If you’ve read enough online articles on job seeking, you may have come across the phrase “personal branding.” You may have read — or been told — to do it on resumes, in cover letters and in interviews. But what is it? And how do you do it … or more specifically, how do you do it without coming off as arrogant or excessively motivated? Here’s a way to make sense of this trendy job-seeking behavior.
Personal Branding is What You Offer
Personal branding is trendy. A lot of applicants, confused by the phrase and thinking of a social media profile, will interpret personal branding to mean they should add interesting tidbits about themselves, like their hobbies, as if employers care about their personal lives. But those applicants are mistaken. Employers care about your personal lives only so far as you’re happy and you’re prepared to work. Beyond that, they care only about your ability to contribute to their company. Your personal branding (for employers) is essentially that.
Be Consistent Throughout the Process
A personal brand does not significantly change from job application to job application. While you certainly must tailor (change and focus) your resume and cover letter to the requirements of the job to which you’re applying, your personal brand should be anchored to your values, ethics and goals. If part of your personal brand is the dedication and work ethic you learned in the military, you should cite those virtues. This can be offered in your cover letter, on your resume, in your interview and when you meet your new boss. It helps all the people who are discussing whether to hire you by giving them a simple, attractive label. They will associate you with the good qualities that you’re offering.
Put another way, personal branding is the quality you bring to the job. It may be experienced if you are bringing specialized technical knowledge from your military training into a civilian job. For most veterans, however, it will be your attitude or quality, those special traits you developed in the military. You must write your experiences so they focus on the experience required in the job posting. But your good traits, and the adjectives you use to describe them, come from personal branding.
By tying focused resume bullets to your brand, you reinforce the positive traits that you offer and to recruiters. They will view your particular contributions will best help the company. You emphasize them to the point that whenever they think about virtue in your personal brand, your name comes to mind first.
Personal Branding Should Be Simple
There’s no way to break this tip gently. You simply don’t have a lot of time or space on your resume/cover letter to impress an employer. Anything over two pages on a resume, or one page on a cover letter, is likely to get passed up. Try to cheat the system by shrinking your font and expanding your margins, and your documents will look cluttered and difficult, and will probably end up on the “pass pile” with the three-page resumes and cover letters. There’s a reason why resume-building sites recommend using no more than the first third of your resume for personal branding.

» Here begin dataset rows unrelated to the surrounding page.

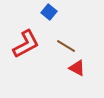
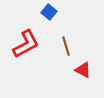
brown line: rotated 42 degrees clockwise
red triangle: moved 6 px right, 2 px down
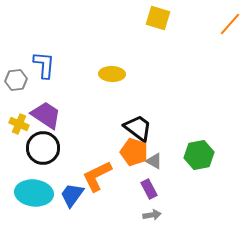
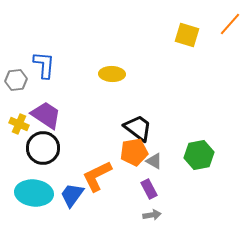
yellow square: moved 29 px right, 17 px down
orange pentagon: rotated 28 degrees counterclockwise
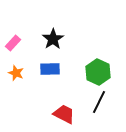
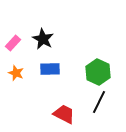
black star: moved 10 px left; rotated 10 degrees counterclockwise
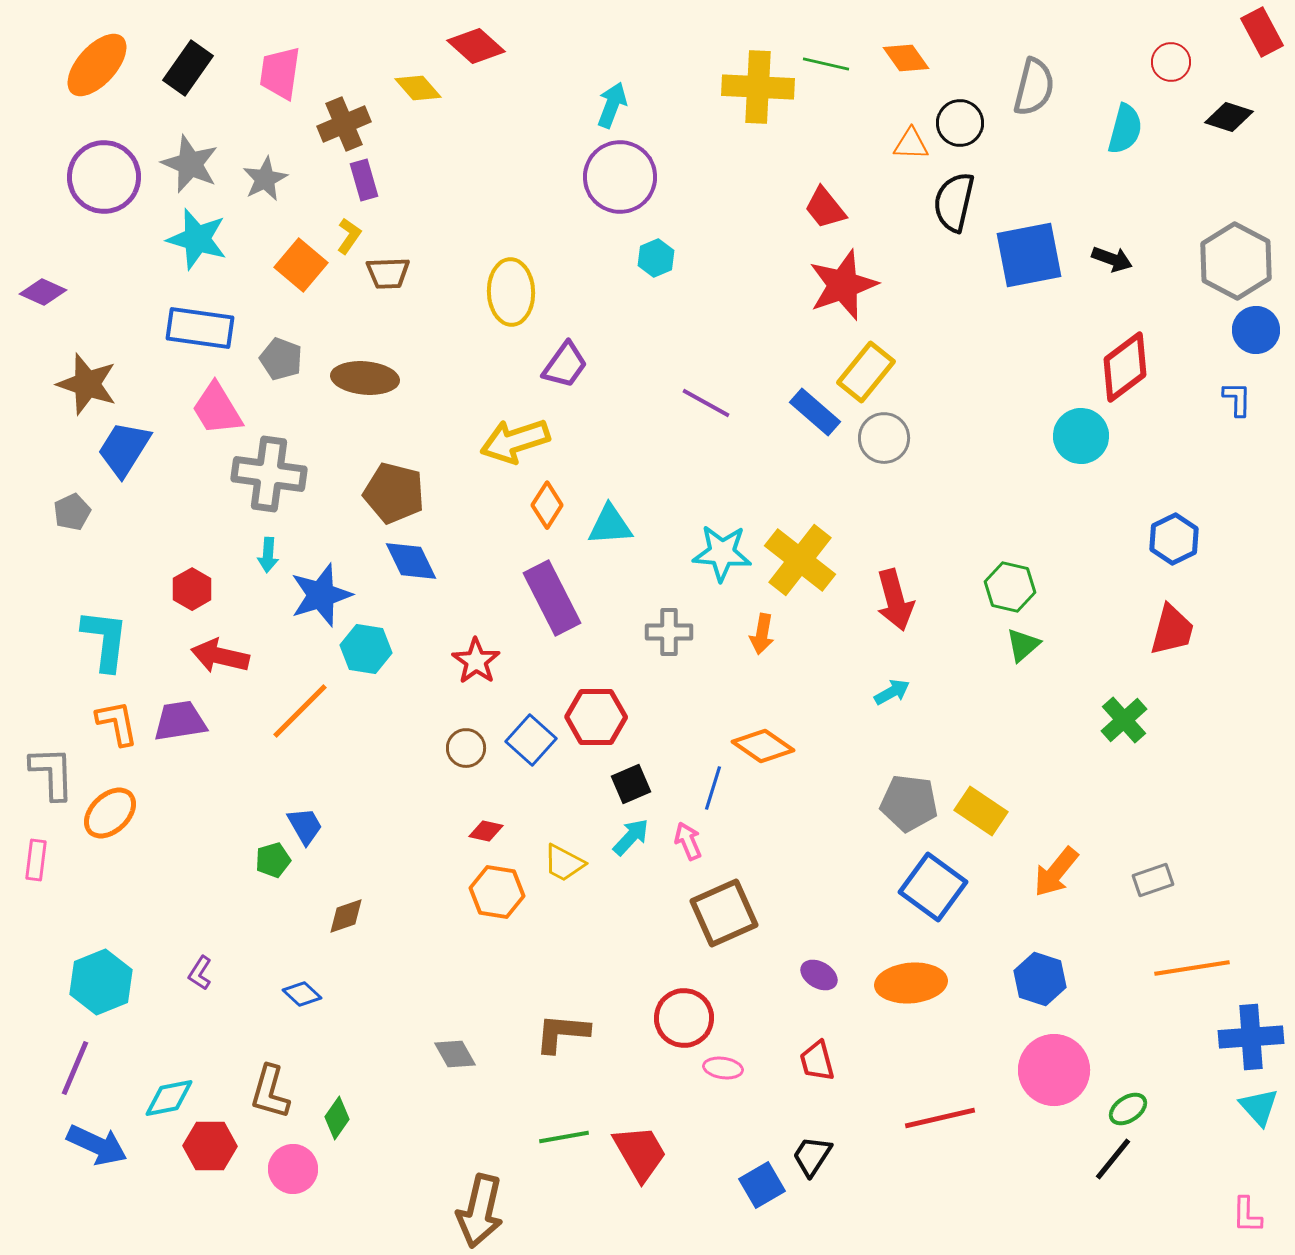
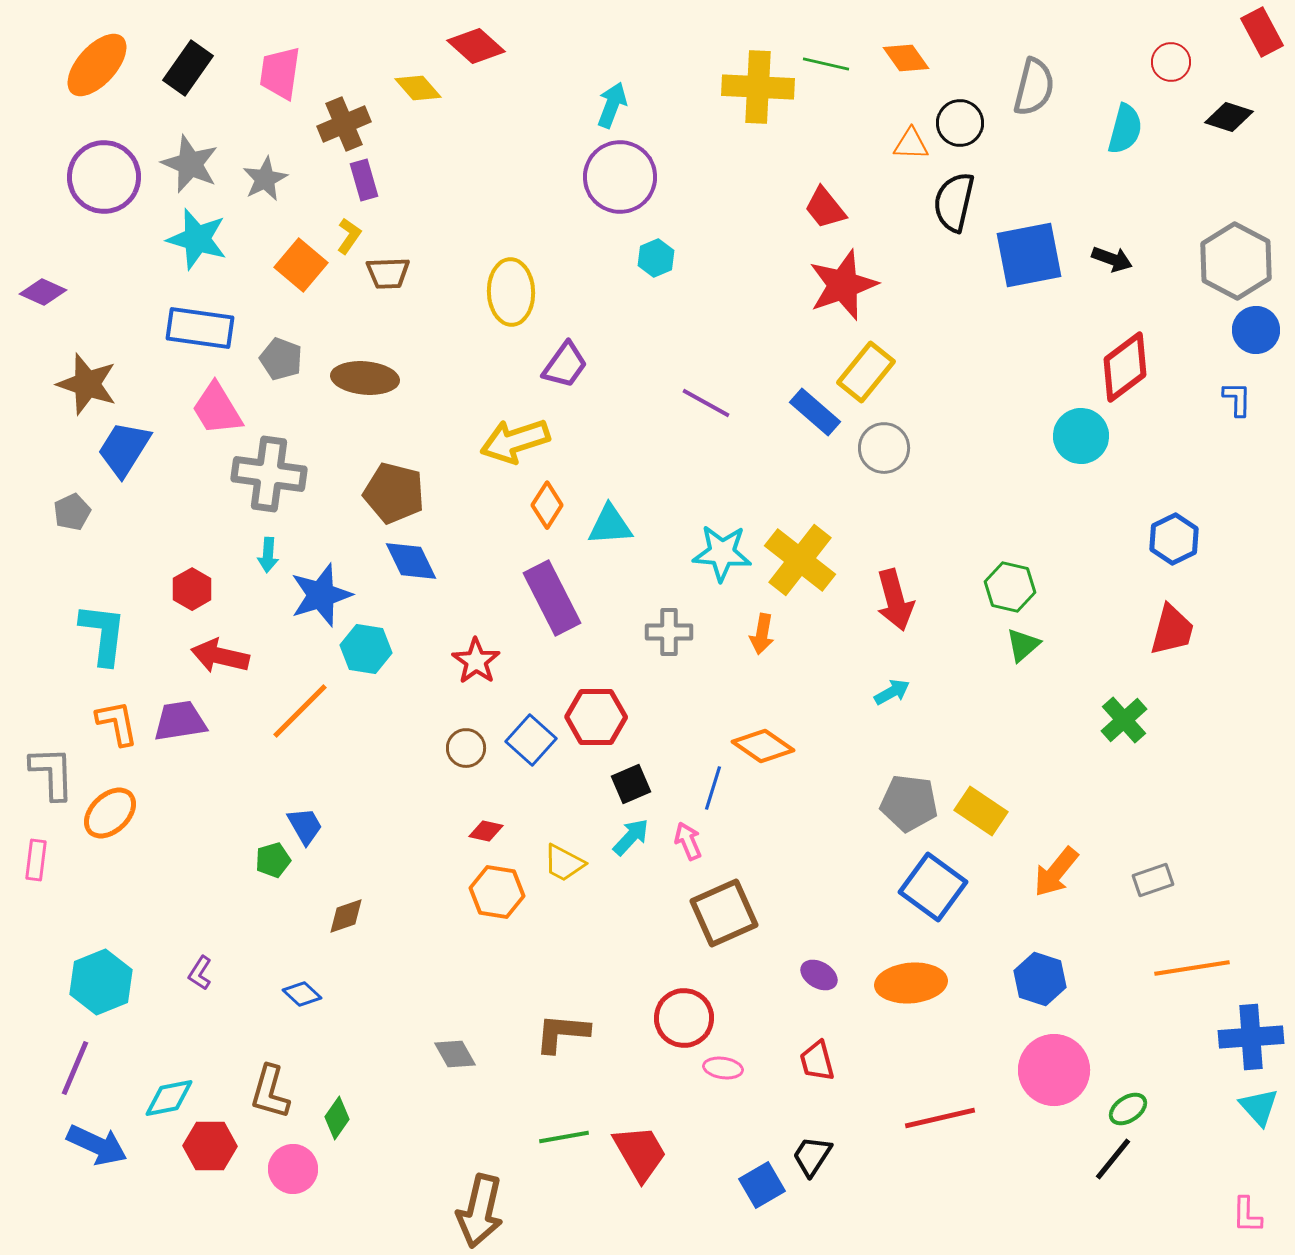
gray circle at (884, 438): moved 10 px down
cyan L-shape at (105, 640): moved 2 px left, 6 px up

Remember that you probably need to leave as much room as possible for those experience bullets, because they may need a bit more explanation to civilian employers. So break it down to two or three sentences. Use bold adjectives. And don’t focus on experience so much as the trait it gave you: employers won’t think you’re special because you served in combat, but they will think you’re special if you developed quick decision-making skills in combat.
The personal branding portion of a cover letter is more fleshed out than what you put on a resume. A cover letter is more about your quality than your experience. However, “more fleshed out” doesn’t mean more detailed — it shouldn’t contain details of your experience. It should explain in more depth the virtues and values you will bring to the company.
Standing Out Correctly
Used properly, your personal brand creates a narrative for you, a story that makes you seem like a complete person instead of a dry list of experience bullets, skills, and virtues. This is important because people overwhelmingly reduce others to a certain “type” of person. This type is linked to whatever narrative is available. Think about your own acquaintances: you probably think of them as their job (“the personal trainer”) or as some significant fact about them (“the guy who crashed his motorcycle”). That’s exactly the way recruiters will organize you and the other candidates in their minds.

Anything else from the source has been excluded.